Netanyahu asked the settlers in a statement to scale back Sunday’s event to avoid raising tensions. He also ordered his Cabinet ministers not to give interviews.

Both sides have signaled that compromise was possible.

THIS IS A BREAKING NEWS UPDATE. Check back soon for further information. AP’s earlier story is below.

JERUSALEM (AP) — Israelis, Palestinians and U.S. mediators were racing Sunday to find a compromise that would allow the fragile new Mideast talks to continue after an Israeli settlement slowdown expires at midnight.

Israeli Prime Minister Benjamin Netanyahu has said the 10-month-old curbs on new settlement construction in the West Bank will not be extended, despite public appeals from President Barack Obama to do so. The Palestinians say that if the slowdown ends, they will quit the talks.

If the sides fail to strike a compromise, the midnight end of the building restrictions could also mark the end of the Mideast peace talks launched at the White House less than a month ago.

Israel’s president, Shimon Peres, and defense minister, Ehud Barak, were en route from the U.S. to Israel on Sunday morning after taking part in efforts to hammer out a compromise with American and Palestinian representatives.

But the chief negotiators, Saeb Erekat for the Palestinians and Yitzhak Molcho for the Israelis, remained in the U.S., leaving a window open for a last-minute agreement.

Israeli settlers and their supporters have been pushing Netanyahu to keep an explicit promise he made to resume construction in Israel’s West Bank settlements. Several thousand settlers were expected Sunday at a rally to count down the hours to the slowdown’s expiry at midnight.

Faced with heavy pressure from the Palestinians and the U.S. to back down, Israel’s government was keeping mum as the deadline approached. Netanyahu instructed his Cabinet ministers not to speak to the media about the crisis Sunday, Israeli officials said, and even the prime minister’s spokesman refused to comment.

Speaking to the United Nations General Assembly on Saturday, Palestinian President Mahmoud Abbas said that “Israel must choose between peace and the continuation of settlement.”

The Palestinians and the Middle East, he said, are continuously pushed into “the corner of violence and conflict” as a result of Israel’s “mentality of expansion and domination.”

But wary of being blamed if the talks collapse, Abbas told a group of American Jewish leaders last week that he would not necessarily walk away from the negotiations even if settlement construction resumes.
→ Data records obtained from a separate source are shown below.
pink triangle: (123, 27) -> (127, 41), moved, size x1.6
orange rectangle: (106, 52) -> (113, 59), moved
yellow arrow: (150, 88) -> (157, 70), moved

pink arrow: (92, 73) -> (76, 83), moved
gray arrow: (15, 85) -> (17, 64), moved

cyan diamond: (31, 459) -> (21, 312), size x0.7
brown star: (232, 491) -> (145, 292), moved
And senior Palestinian officials have said they are willing to show “some flexibility.”

Netanyahu, for his part, has said Israel would not necessarily resume construction in full.

The Palestinians oppose all Israeli construction in the West Bank, saying it cripples plans for a viable Palestinian state.
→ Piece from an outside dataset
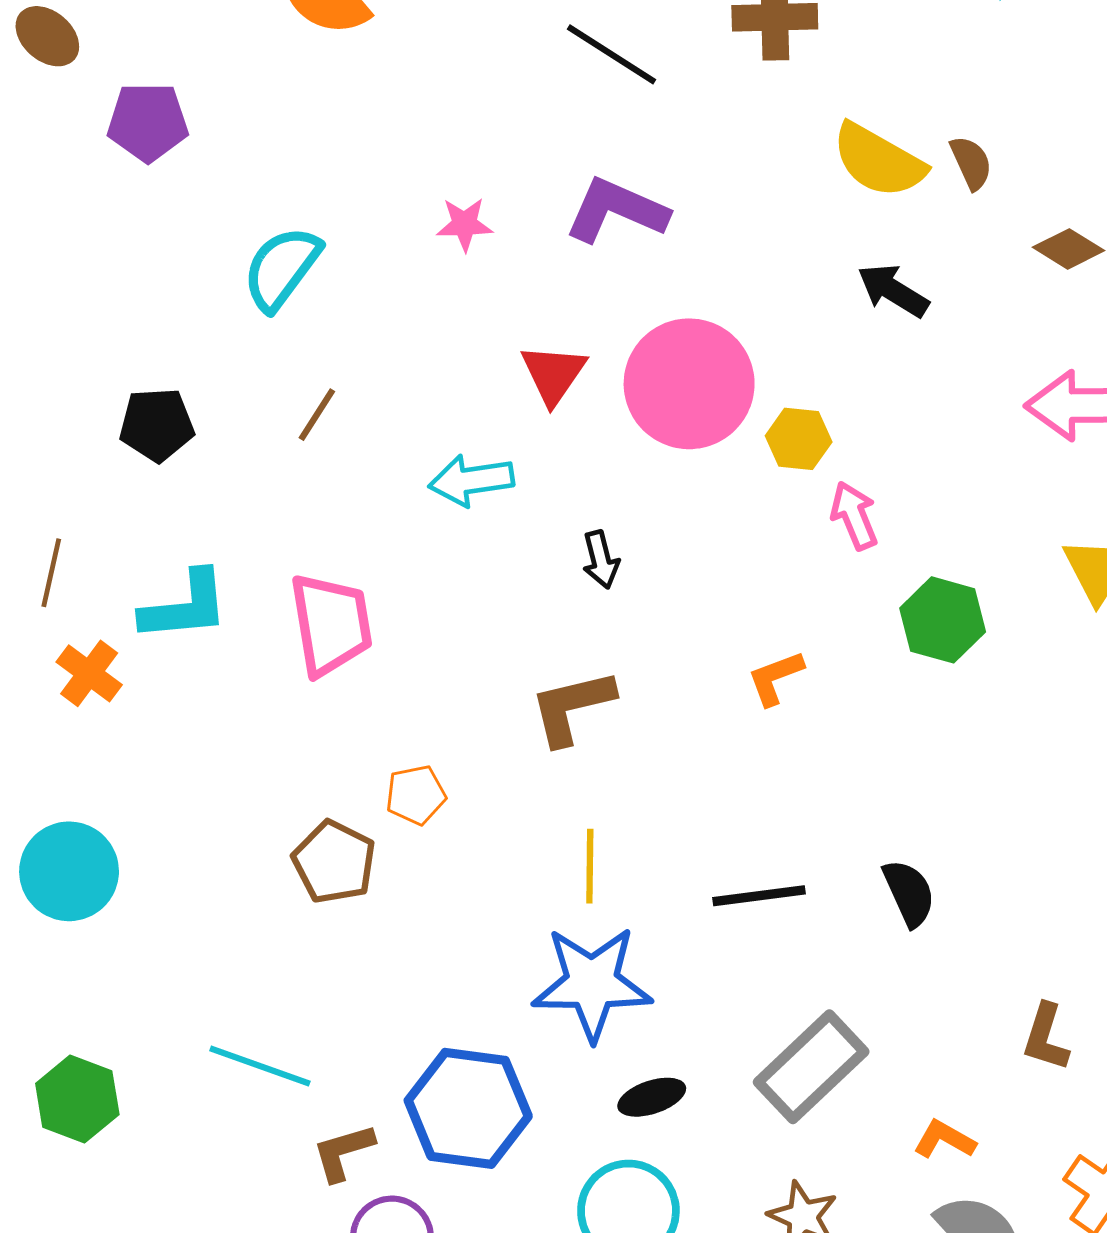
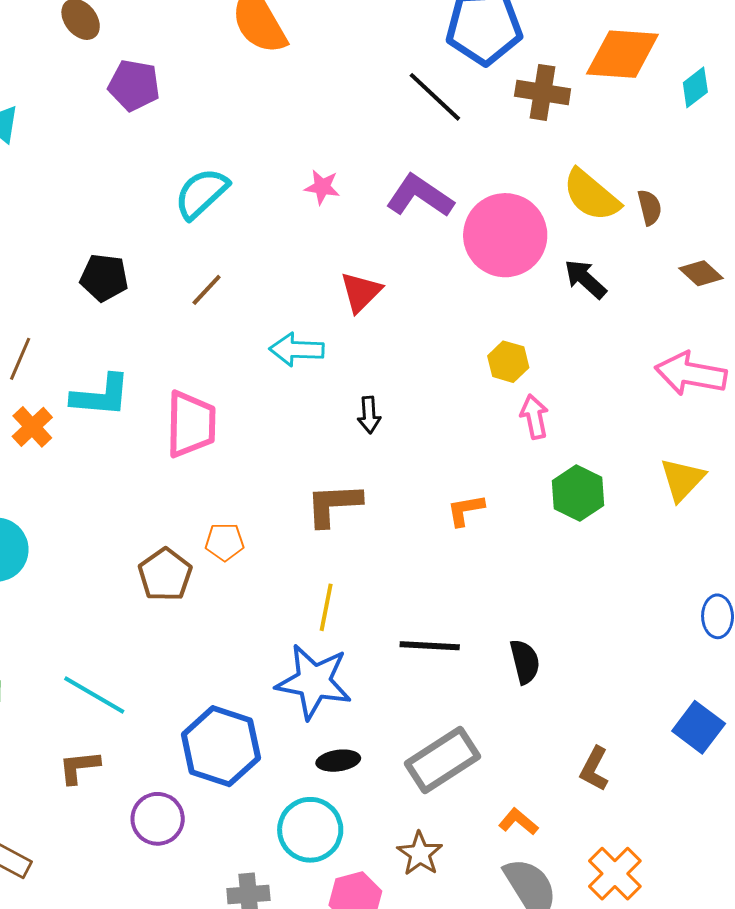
pink circle: (689, 384) -> (505, 235), moved
brown L-shape: (343, 1152) -> (79, 767), moved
Israel rejects preconditions to negotiations, saying settlements should be discussed in the talks.

Abbas is threatened internally by his rivals from the Islamist Hamas group, which rules the Gaza Strip and rejects any recognition of Israel. Abbas “should withdraw immediately from the negotiations” and concentrate on unifying Palestinians to fight Israel, Hamas spokesman Fawzi Barhoum told the AP in Gaza.

Netanyahu, meanwhile, faces heavy pressure within his pro-settler governing coalition to resume construction. Hardline elements could try to bring down the government if Netanyahu extends the settlement slowdown.

In practice, the slowdown has brought about only a slight drop of about 10 percent in ongoing construction in the settlements. But it has significantly cut new housing starts — by about 50 percent, according to the dovish Israeli group Peace Now.

Around 2,000 homes can begin construction immediately once the slowdown ends, Israeli Cabinet minister Limor Livnat told Israel Radio on Saturday.